Passo una mano tra i peli morbidi, gli prendo l’altro capezzolo ormai già turgido, e glielo stringo forte. Il mugolio diventa un ansimare continuo: mi riporta, con facilità, a baciarlo …

Baci, lunghi, interminabili, infuocati: avrei voglia di eiaculare …

M’alzo, verso dell’altro cognac e glielo faccio scivolare sulle labbra: cola sul petto rimbalzando sui volumi accentuati della muscolatura dell’addome, gli riempie il vuoto dell’ombelico e scende giù, tra le palle.

Io con la lingua ne seguo il percorso, mi soffermo sull’ombelico e lui arcua la schiena, gli suggo le palle mentre incomincia a rantolare, infine tento di sporgere la lingua fino al suo buchetto.

Dopo un’esitazione (minima, direi!) mi agevola.

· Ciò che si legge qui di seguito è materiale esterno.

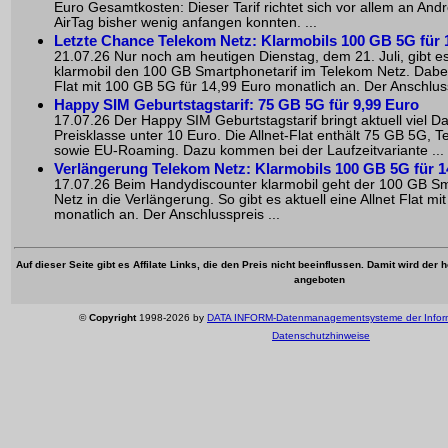
Euro Gesamtkosten: Dieser Tarif richtet sich vor allem an Andr
AirTag bisher wenig anfangen konnten. ...
Letzte Chance Telekom Netz: Klarmobils 100 GB 5G für 
21.07.26 Nur noch am heutigen Dienstag, dem 21. Juli, gibt 
klarmobil den 100 GB Smartphonetarif im Telekom Netz. Dabei g
Flat mit 100 GB 5G für 14,99 Euro monatlich an. Der Anschluss
Happy SIM Geburtstagstarif: 75 GB 5G für 9,99 Euro
17.07.26 Der Happy SIM Geburtstagstarif bringt aktuell viel D
Preisklasse unter 10 Euro. Die Allnet-Flat enthält 75 GB 5G, 
sowie EU-Roaming. Dazu kommen bei der Laufzeitvariante ...
Verlängerung Telekom Netz: Klarmobils 100 GB 5G für 1
17.07.26 Beim Handydiscounter klarmobil geht der 100 GB Sm
Netz in die Verlängerung. So gibt es aktuell eine Allnet Flat m
monatlich an. Der Anschlusspreis ...
Auf dieser Seite gibt es Affilate Links, die den Preis nicht beeinflussen. Damit wird de
angeboten
©
Copyright
1998-2026 by
DATA INFORM-Datenmanagementsysteme der Infor
Datenschutzhinweise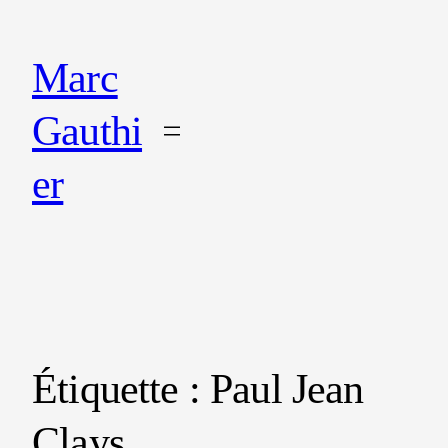
Marc
Gauthi
er
Étiquette :
Paul Jean
Clays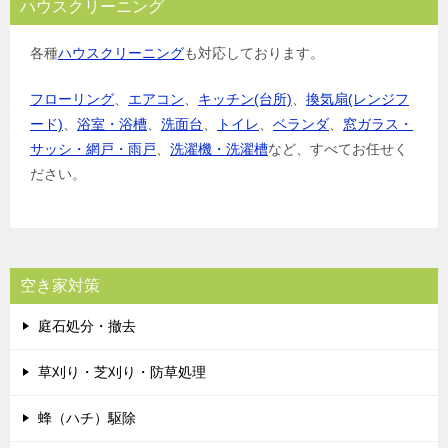
ハウスクリーニング
各種
ハウスクリーニング
も対応しております。
フローリング
、
エアコン
、
キッチン(台所)
、
換気扇(レンジフ
ード)
、
浴室・浴槽
、
洗面台
、
トイレ
、
ベランダ
、
窓ガラス・
サッシ・網戸・雨戸
、
洗濯機・洗濯槽
など、すべてお任せく
ださい。
空き家対策
庭石処分・撤去
草刈り・芝刈り・防草処理
蜂（ハチ）駆除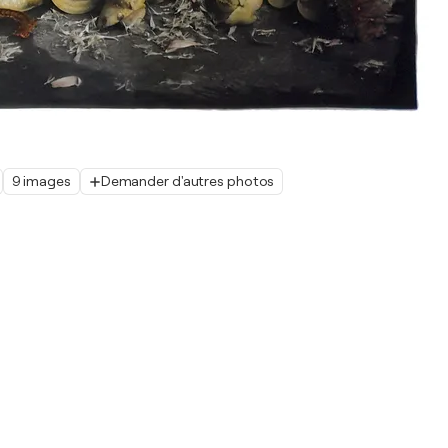
9 images
Demander d'autres photos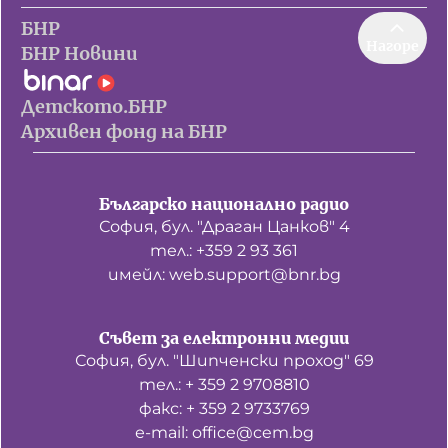
БНР
Нагоре
БНР Новини
Детското.БНР
Архивен фонд на БНР
Българско национално радио
София, бул. "Драган Цанков" 4
тел.: +359 2 93 361
имейл: web.support@bnr.bg
Съвет за електронни медии
София, бул. "Шипченски проход" 69
тел.: + 359 2 9708810
факс: + 359 2 9733769
е-mail: office@cem.bg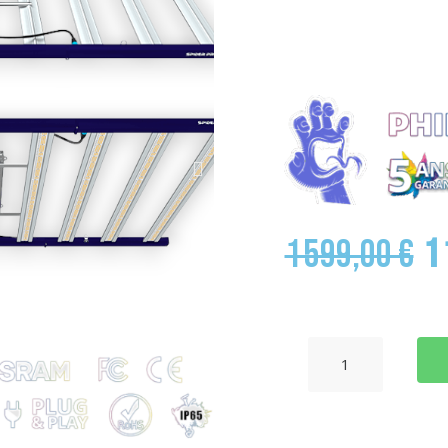
s’adaptera dans tou
offrira un
Superficie min :
12
Taille du produit
1 599,00 €
1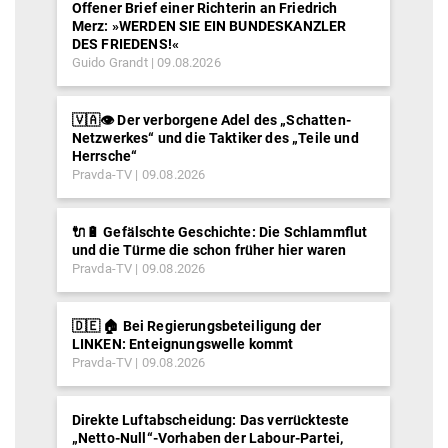
Offener Brief einer Richterin an Friedrich
Merz: »WERDEN SIE EIN BUNDESKANZLER
DES FRIEDENS!«
Guido Grandt
09.08.2026
🇻🇦👁️ Der verborgene Adel des „Schatten-
Netzwerkes“ und die Taktiker des „Teile und
Herrsche“
Pravda-TV
09.08.2026
🔌🔋 Gefälschte Geschichte: Die Schlammflut
und die Türme die schon früher hier waren
Pravda-TV
09.08.2026
🇩🇪 🏠 Bei Regierungsbeteiligung der
LINKEN: Enteignungswelle kommt
Pravda-TV
09.08.2026
Direkte Luftabscheidung: Das verrückteste
„Netto-Null“-Vorhaben der Labour-Partei,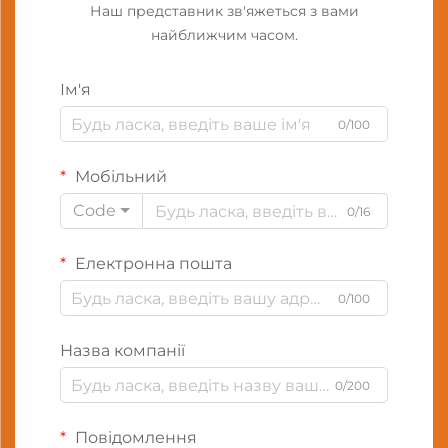
Наш представник зв'яжеться з вами
найближчим часом.
Ім'я
0/100
Мобільний
Code
0/16
Електронна пошта
0/100
Назва компанії
0/200
Повідомлення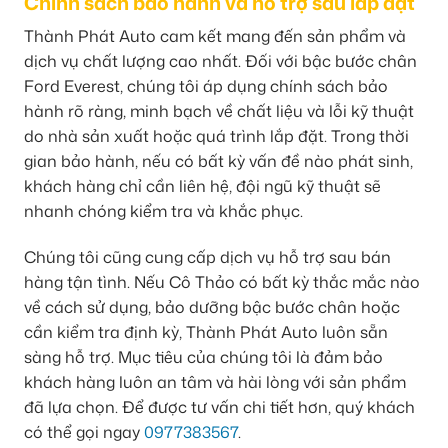
Chính sách bảo hành và hỗ trợ sau lắp đặt
Thành Phát Auto cam kết mang đến sản phẩm và
dịch vụ chất lượng cao nhất. Đối với bậc bước chân
Ford Everest, chúng tôi áp dụng chính sách bảo
hành rõ ràng, minh bạch về chất liệu và lỗi kỹ thuật
do nhà sản xuất hoặc quá trình lắp đặt. Trong thời
gian bảo hành, nếu có bất kỳ vấn đề nào phát sinh,
khách hàng chỉ cần liên hệ, đội ngũ kỹ thuật sẽ
nhanh chóng kiểm tra và khắc phục.
Chúng tôi cũng cung cấp dịch vụ hỗ trợ sau bán
hàng tận tình. Nếu Cô Thảo có bất kỳ thắc mắc nào
về cách sử dụng, bảo dưỡng bậc bước chân hoặc
cần kiểm tra định kỳ, Thành Phát Auto luôn sẵn
sàng hỗ trợ. Mục tiêu của chúng tôi là đảm bảo
khách hàng luôn an tâm và hài lòng với sản phẩm
đã lựa chọn. Để được tư vấn chi tiết hơn, quý khách
có thể gọi ngay
0977383567
.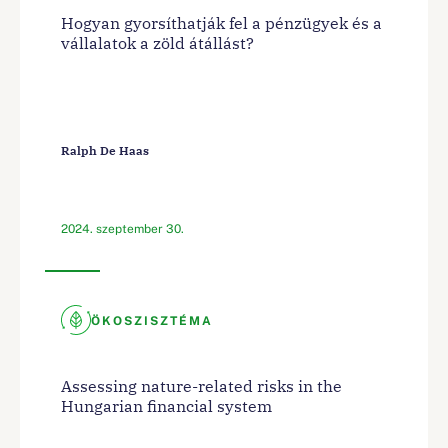
Hogyan gyorsíthatják fel a pénzügyek és a
vállalatok a zöld átállást?
Ralph De Haas
2024. szeptember 30.
ÖKOSZISZTÉMA
Assessing nature-related risks in the
Hungarian financial system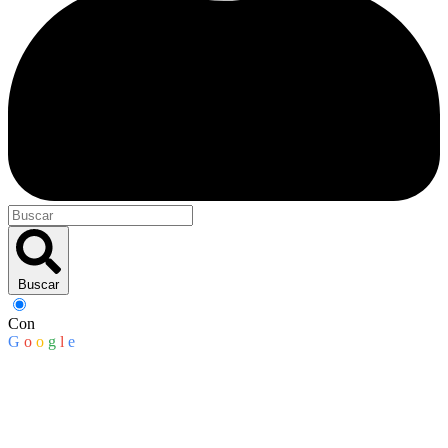
Buscar
Con
G
o
o
g
l
e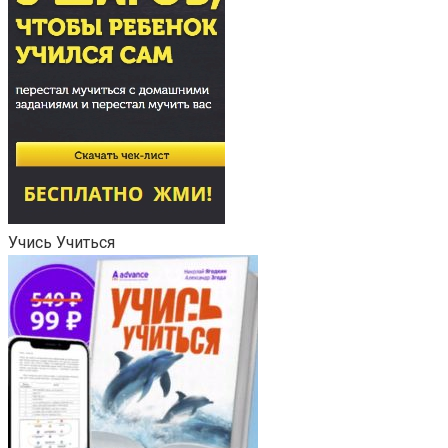
Учись Учиться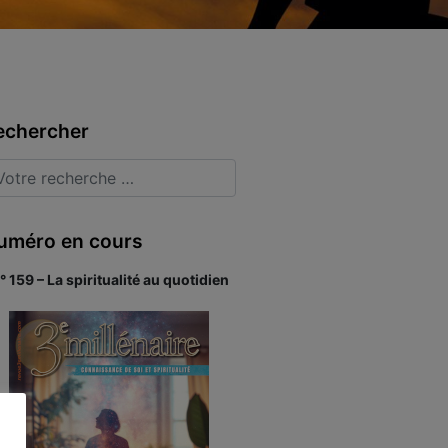
echercher
uméro en cours
° 159 – La spiritualité au quotidien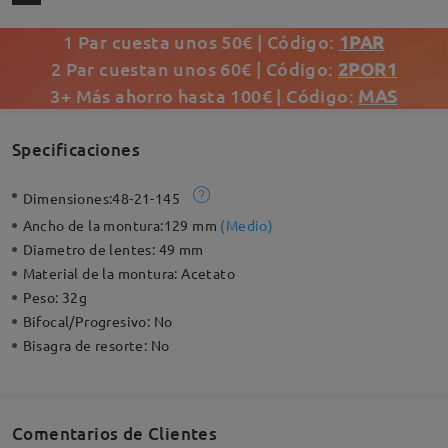
1 Par cuesta unos 50€ | Código:
1PAR
2 Par cuestan unos 60€ | Código:
2POR1
3+ Más ahorro hasta 100€ | Código:
MAS
Specificaciones
Dimensiones:
48-21-145
Ancho de la montura:
129 mm
(
Medio
)
Diametro de lentes:
49 mm
Material de la montura:
Acetato
Peso:
32g
Bifocal/Progresivo:
No
Bisagra de resorte:
No
Comentarios de Clientes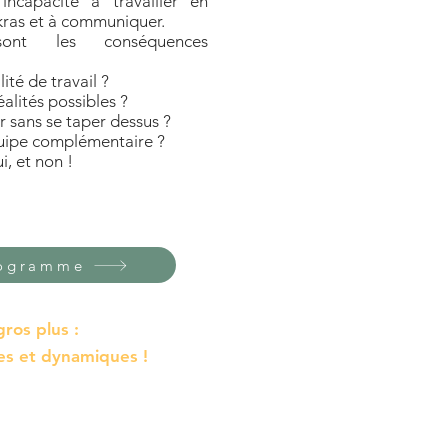
incapacité à travailler en
akras et à communiquer.
ont les conséquences
ité de travail ?
réalités possibles ?
ans se taper dessus ?
ipe complémentaire ?
, et non !
rogramme
gros plus :
ues et dynamiques !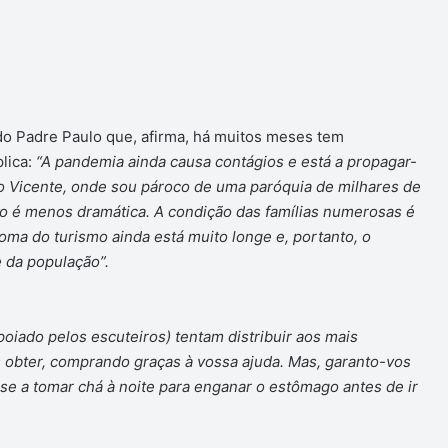
o Padre Paulo que, afirma, há muitos meses tem
lica:
“A pandemia ainda causa contágios e está a propagar-
ão Vicente, onde sou pároco de uma paróquia de milhares de
ão é menos dramática. A condição das famílias numerosas é
toma do turismo ainda está muito longe e, portanto, o
 da população”.
apoiado pelos escuteiros) tentam distribuir aos mais
obter, comprando graças à vossa ajuda. Mas, garanto-vos
-se a tomar chá à noite para enganar o estômago antes de ir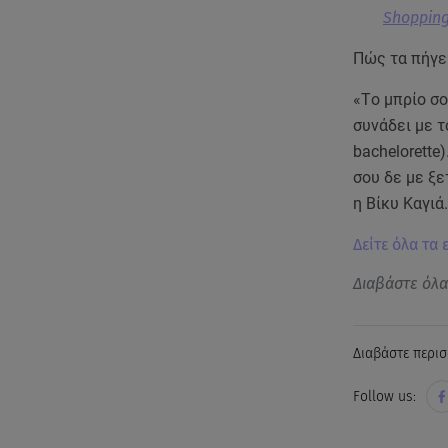
Shopping
Πώς τα πήγε
«Tο μπρίο σο
συνάδει με τ
bachelorette
σου δε με ξε
η Βίκυ Καγιά.
Δείτε όλα τα
Διαβάστε όλ
Διαβάστε περισ
Follow us: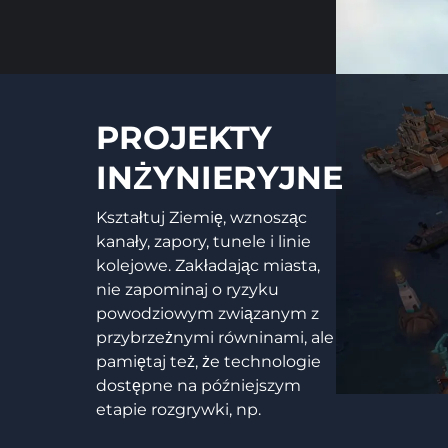
PROJEKTY
INŻYNIERYJNE
Kształtuj Ziemię, wznosząc
kanały, zapory, tunele i linie
kolejowe. Zakładając miasta,
nie zapominaj o ryzyku
powodziowym związanym z
przybrzeżnymi równinami, ale
pamiętaj też, że technologie
dostępne na późniejszym
etapie rozgrywki, np.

Con il naso schiacciato tra le grandi mele turgide, affondo la punta della lingua: il rantolo diventa un vero e proprio muggito, come il tuono che si perde lontano tra le nuvole in una notte burrascosa d’estate.

Pongo la mano a bloccargli la bocca e lo guardo.

I suoi splendidi occhi cerulei sono lucidi, colmi d’eccitazione.

Sta aspettando … allora mi porto una gambona su una spalla e l’altra sull’altra, mi avvicino di punta e comincio, lievemente a spingere, sempre controllandone lo sguardo.

Quando son entrato già con tutto il glande, emette un sospiro profondo e mi si spinge contro.

Vengo risucchiato in un anfratto di burro rovente e non capisco più nulla.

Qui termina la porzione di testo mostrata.